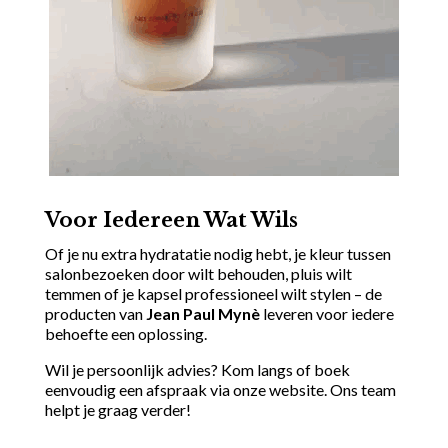
Voor Iedereen Wat Wils
Of je nu extra hydratatie nodig hebt, je kleur tussen
salonbezoeken door wilt behouden, pluis wilt
temmen of je kapsel professioneel wilt stylen – de
producten van
Jean Paul Mynè
leveren voor iedere
behoefte een oplossing.
Wil je persoonlijk advies? Kom langs of boek
eenvoudig een afspraak via onze website. Ons team
helpt je graag verder!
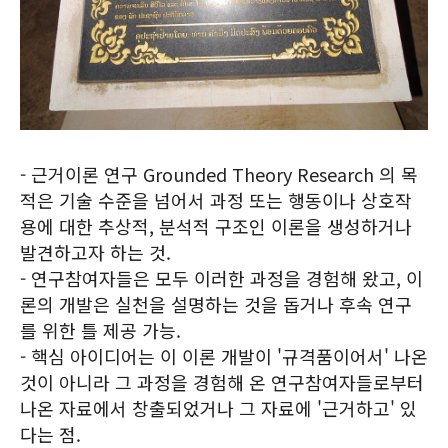
- 근거이론 연구 Grounded Theory Research 의 목
적은 기술 수준을 넘어서 과정 또는 행동이나 상호작
용에 대한 추상적, 분석적 구조인 이론을 생성하거나
발견하고자 하는 것.
- 연구참여자들은 모두 이러한 과정을 경험해 왔고, 이
론의 개발은 실천을 설명하는 것을 돕거나 후속 연구
를 위한 틀 제공 가능.
- 핵심 아이디어는 이 이론 개발이 '규격품이어서' 나온
것이 아니라 그 과정을 경험해 온 연구참여자들로부터
나온 자료에서 창출되었거나 그 자료에 '근거하고' 있
다는 점.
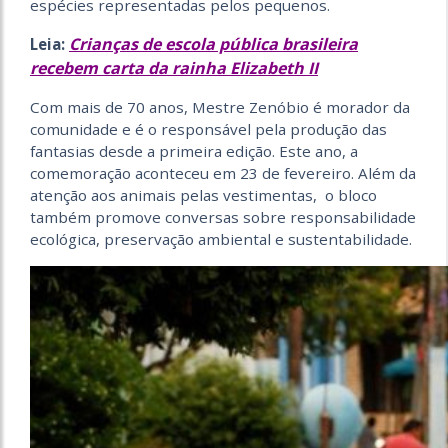
espécies representadas pelos pequenos.
Crianças de escola pública brasileira
Leia:
recebem carta da rainha Elizabeth II
Com mais de 70 anos, Mestre Zenóbio é morador da
comunidade e é o responsável pela produção das
fantasias desde a primeira edição. Este ano, a
comemoração aconteceu em 23 de fevereiro. Além da
atenção aos animais pelas vestimentas, o bloco
também promove conversas sobre responsabilidade
ecológica, preservação ambiental e sustentabilidade.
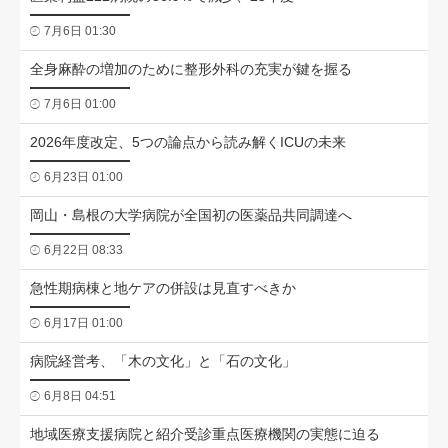
7月6日 01:30
全身麻酔の増加のために整形外科の充実が鍵を握る
7月6日 01:00
2026年度改定、5つの論点から読み解くICUの未来
6月23日 01:00
岡山・島根の大学病院が全国初の医薬品共同調達へ
6月22日 08:33
急性期病棟と地ケアの併設は見直すべきか
6月17日 01:00
病院経営考、「木の文化」と「石の文化」
6月8日 04:51
地域医療支援病院と紹介受診重点医療機関の実態に迫る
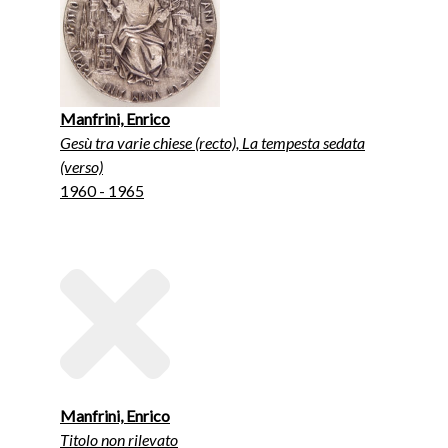
Manfrini, Enrico
Gesù tra varie chiese (recto), La tempesta sedata
(verso)
1960 - 1965
Manfrini, Enrico
Titolo non rilevato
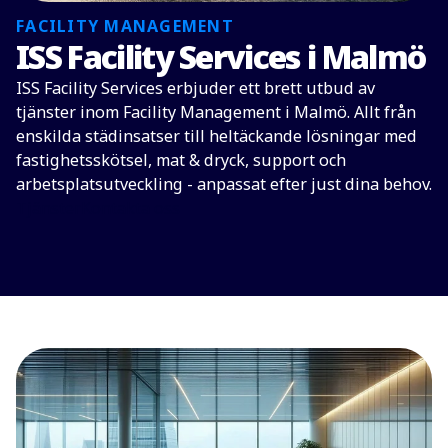
FACILITY MANAGEMENT
ISS Facility Services i Malmö
ISS Facility Services erbjuder ett brett utbud av
tjänster inom Facility Management i Malmö. Allt från
enskilda städinsatser till heltäckande lösningar med
fastighetsskötsel, mat & dryck, support och
arbetsplatsutveckling - anpassat efter just dina behov.
Tjänster
Kontakta oss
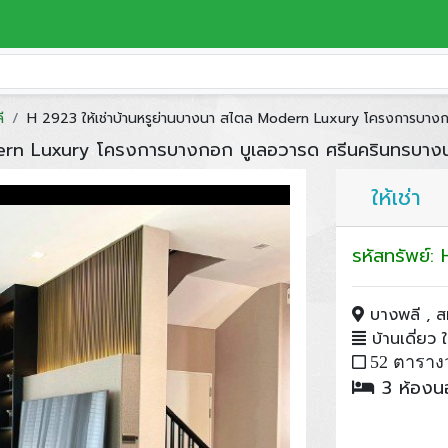
ี
H 2923 ให้เช่าบ้านหรูย่านบางนา สไตล Modern Luxury โครงการบาง
odern Luxury โครงการบางกอก บูเลอวารด ศรีนครินทรบาง
ให้เช่า
รหัสทรัพย์
บางพลี , ส
บ้านเดี่ยว ให
52 ตาราง
3 ห้อง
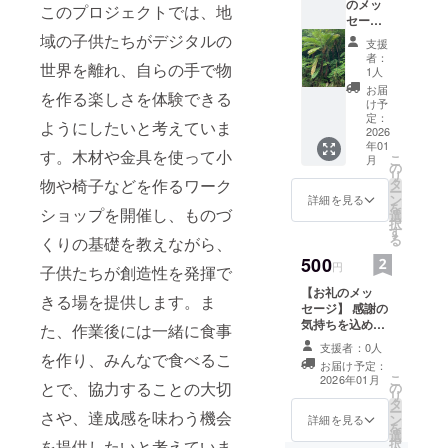
のメッ
このプロジェクトでは、地
セー
ジ】 手
域の子供たちがデジタルの
支援
紙等文
者：
世界を離れ、自らの手で物
章にて
1人
お礼さ
お届
を作る楽しさを体験できる
せて頂
け予
きたい
定：
ようにしたいと考えていま
と思い
2026
年01
ます。
す。木材や金具を使って小
こ
月
の
リ
タ
物や椅子などを作るワーク
ー
ン
詳細を見る
を
ショップを開催し、ものづ
選
択
す
る
くりの基礎を教えながら、
500
円
子供たちが創造性を発揮で
【お礼のメッ
きる場を提供します。ま
セージ】 感謝の
気持ちを込め
た、作業後には一緒に食事
て、お礼のメッ
支援者：0人
セージをお送り
を作り、みんなで食べるこ
お届け予定：
します。
こ
2026年01月
とで、協力することの大切
の
リ
タ
ー
さや、達成感を味わう機会
ン
詳細を見る
を
選
択
を提供したいと考えていま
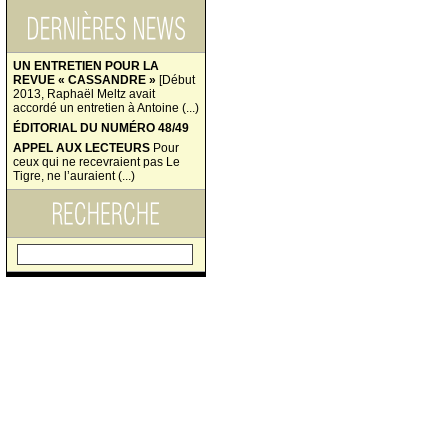
UN ENTRETIEN POUR LA
REVUE « CASSANDRE »
[Début
2013, Raphaël Meltz avait
accordé un entretien à Antoine (...)
ÉDITORIAL DU NUMÉRO 48/49
APPEL AUX LECTEURS
Pour
ceux qui ne recevraient pas Le
Tigre, ne l’auraient (...)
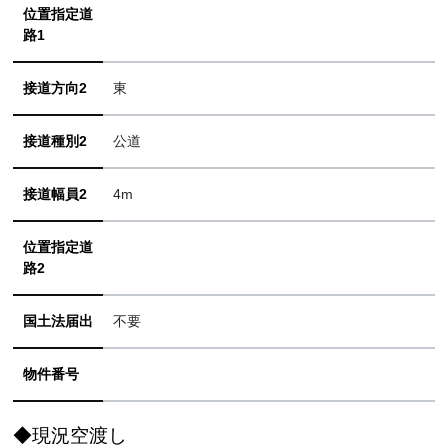
位置指定道
路1
接道方向2
東
接道種別2
公道
接道幅員2
4m
位置指定道
路2
国土法届出
不要
物件番号
◆現況空渡し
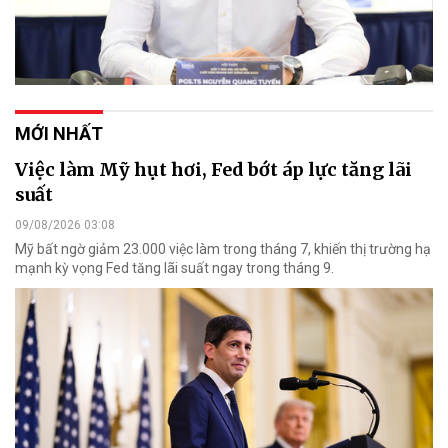
MỚI NHẤT
Việc làm Mỹ hụt hơi, Fed bớt áp lực tăng lãi
suất
09/08/2026 03:08
Mỹ bất ngờ giảm 23.000 việc làm trong tháng 7, khiến thị trường hạ
mạnh kỳ vọng Fed tăng lãi suất ngay trong tháng 9.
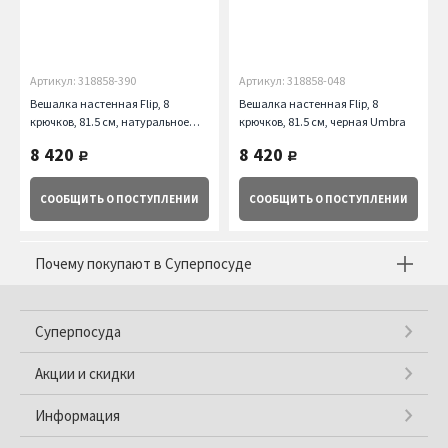
Артикул: 318858-390
Артикул: 318858-048
Вешалка настенная Flip, 8
Вешалка настенная Flip, 8
крючков, 81.5 см, натуральное
крючков, 81.5 см, черная Umbra
дерево Umbra
8 420
8 420
руб.
руб.
СООБЩИТЬ
О ПОСТУПЛЕНИИ
СООБЩИТЬ
О ПОСТУПЛЕНИИ
Почему покупают в Суперпосуде
Суперпосуда
Акции и скидки
Информация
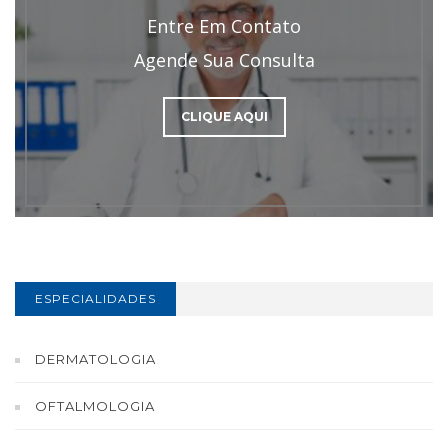
Entre Em Contato
Agende Sua Consulta
CLIQUE AQUI
ESPECIALIDADES
DERMATOLOGIA
OFTALMOLOGIA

----------

What the task requires
In the records above, find the line with "용에 대한 추상적, 분석적 구조인 이론을 생성하거나" and the line with "comemoração aconteceu em". Write out exactly those lines and every one between, with no pictures and no other lines.

Written solution
용에 대한 추상적, 분석적 구조인 이론을 생성하거나
발견하고자 하는 것.
- 연구참여자들은 모두 이러한 과정을 경험해 왔고, 이
론의 개발은 실천을 설명하는 것을 돕거나 후속 연구
를 위한 틀 제공 가능.
- 핵심 아이디어는 이 이론 개발이 '규격품이어서' 나온
것이 아니라 그 과정을 경험해 온 연구참여자들로부터
나온 자료에서 창출되었거나 그 자료에 '근거하고' 있
다는 점.
espécies representadas pelos pequenos.
Crianças de escola pública brasileira
Leia:
recebem carta da rainha Elizabeth II
Com mais de 70 anos, Mestre Zenóbio é morador da
comunidade e é o responsável pela produção das
fantasias desde a primeira edição. Este ano, a
comemoração aconteceu em 23 de fevereiro. Além da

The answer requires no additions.